Сент-Ив (Пер. Чистяковой-Вэр) - Страница 58


К оглавлению

58

— Ну, это еще посмотрим, — возразил я.

— Нечего смотреть, — проговорил Ромэн. — Все возражения неуместны. Дело ясно как день. Вы сумели поставить себя в такое непривлекательное положение, что вам можно надеяться только на одно: на отсрочку. Со временем, если обстоятельства переменятся, мы создадим вам нечто лучшее. Но теперь это немыслимо, теперь вас здесь ждет только виселица.

— Вы рассуждаете под влиянием фальшивого впечатления, мистер Ромэн, — сказал я. — Я сам не стремлюсь очутиться на скамье подсудимых и не менее вас желал бы отложить мое появление на ней. С другой стороны, мне совершенно не хочется уезжать из Англии, в которой я чувствую себя прекрасно. У меня хорошие манеры, язык мой всегда наготове, мое английское произношение правильно, и, благодаря дядиной щедрости, денег у меня достаточно. Будет унизительно, если при таких счастливых условиях мистер Сент-Ив не получит возможности спокойно жить в каком-нибудь укромном уголке, не обращая внимания на то, как власти станут забавляться розысками Шамдивера. Вы забываете, что эти два человека ничем не связаны.

— А вы забываете, — сказал Ромэн, — о вашем двоюродном брате! Виконт составляет связующее звено между Сент-Ивом и Шамдивером. Ален знает, что вы Шамдивер.

Ромэн поднял руку, точно желая прислушаться.

— Держу пари, что это он! — вскрикнул адвокат.

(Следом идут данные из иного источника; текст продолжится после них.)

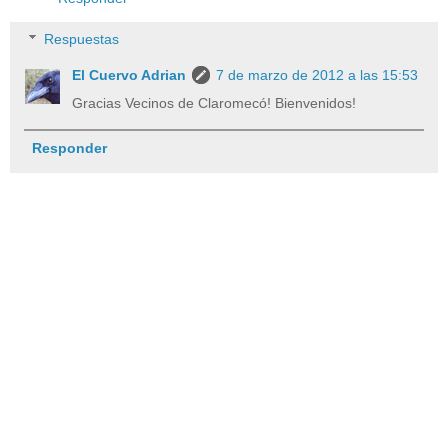
Respuestas
El Cuervo Adrian
7 de marzo de 2012 a las 15:53
Gracias Vecinos de Claromecó! Bienvenidos!
Responder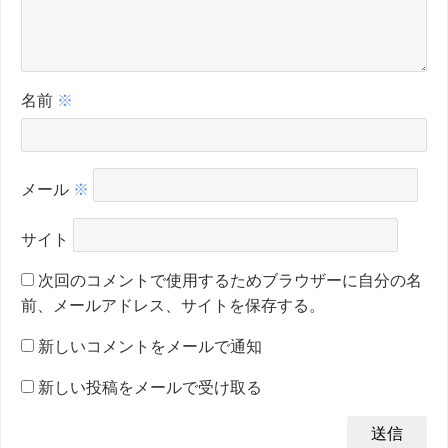
名前
※
メール
※
サイト
次回のコメントで使用するためブラウザーに自分の名
前、メールアドレス、サイトを保存する。
新しいコメントをメールで通知
新しい投稿をメールで受け取る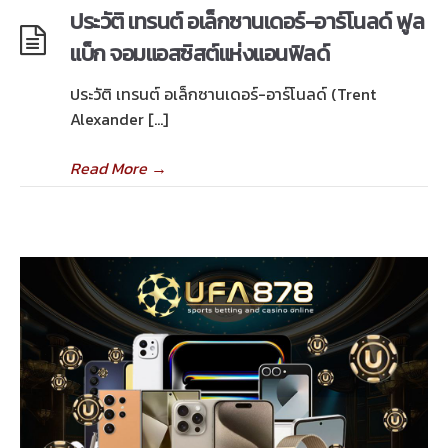
ประวัติ เทรนต์ อเล็กซานเดอร์-อาร์โนลด์ ฟูล
แบ็ก จอมแอสซิสต์แห่งแอนฟิลด์
ประวัติ เทรนต์ อเล็กซานเดอร์-อาร์โนลด์ (Trent
Alexander […]
Read More
→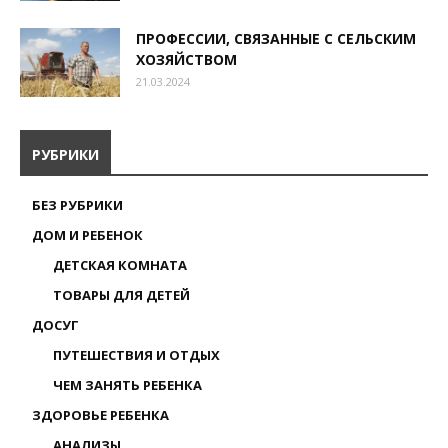
ПРОФЕССИИ, СВЯЗАННЫЕ С СЕЛЬСКИМ
ХОЗЯЙСТВОМ
21.03.2024
РУБРИКИ
БЕЗ РУБРИКИ
ДОМ И РЕБЕНОК
ДЕТСКАЯ КОМНАТА
ТОВАРЫ ДЛЯ ДЕТЕЙ
ДОСУГ
ПУТЕШЕСТВИЯ И ОТДЫХ
ЧЕМ ЗАНЯТЬ РЕБЕНКА
ЗДОРОВЬЕ РЕБЕНКА
АНАЛИЗЫ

Из аллеи до нас донесся стук колес, похожий на звук, который раздается в то время, когда портной, перебросив через конторку кусок материи, рвет его. Очевидно, лошади бежали очень резво; экипаж быстро приближался. Мы с Романом смотрели между занавесями, как по легкому покатому подъему двигались фонари экипажа.

— Эх, — сказал адвокат, отодвигая полотнище занавески, чтобы лучше видеть. — Это он; по езде заметно. Этот человек сорит деньгами. Идиот, он готов осыпать золотом каждого встречного, ради удовольствия очутиться… Где? Где же, как не в долговом карцере, если не в уголовной тюрьме.

— Он такого рода человек? — спросил я, впившись глазами в экипажные фонари, будто в них можно было прочесть тайну характера моего двоюродного брата.

— Вы увидите, что он человек опасный, — проговорил Ромэн. — Для вас эти фонари — маяки на подветренном берегу! Глядя на виконта, я всегда задумываюсь: каким грозным, сильным существом был он когда-то, каким представительным. И как близко мгновение, которое совершенно сломит его. Никто здесь не любит вашего двоюродного брата; мы все скорее ненавидим его; между тем при виде этого человека я испытываю странное чувство — не жалость (в мои лета ее не ощущают), скорее отвращение, что приходится разбить нечто крупное, большое, значительное; точно то же испытывал бы я, если бы дело шло о прекрасной фарфоровой вазе или громадной дорогой картине. Ну, вот и то, чего я ждал, — заметил Ромэн, когда показались фонари второй кареты. — Нельзя сомневаться — это он! Первый экипаж служил вестником, второй — следствием! Две кареты! Во второй — багаж, множество дорогих, роскошных вещей и один из его слуг. Он не может шагу ступить без лакея.

— Вы несколько раз, говоря о виконте, повторили слово «большой»! — сказал я. — Но он ведь не может быть необыкновенного роста?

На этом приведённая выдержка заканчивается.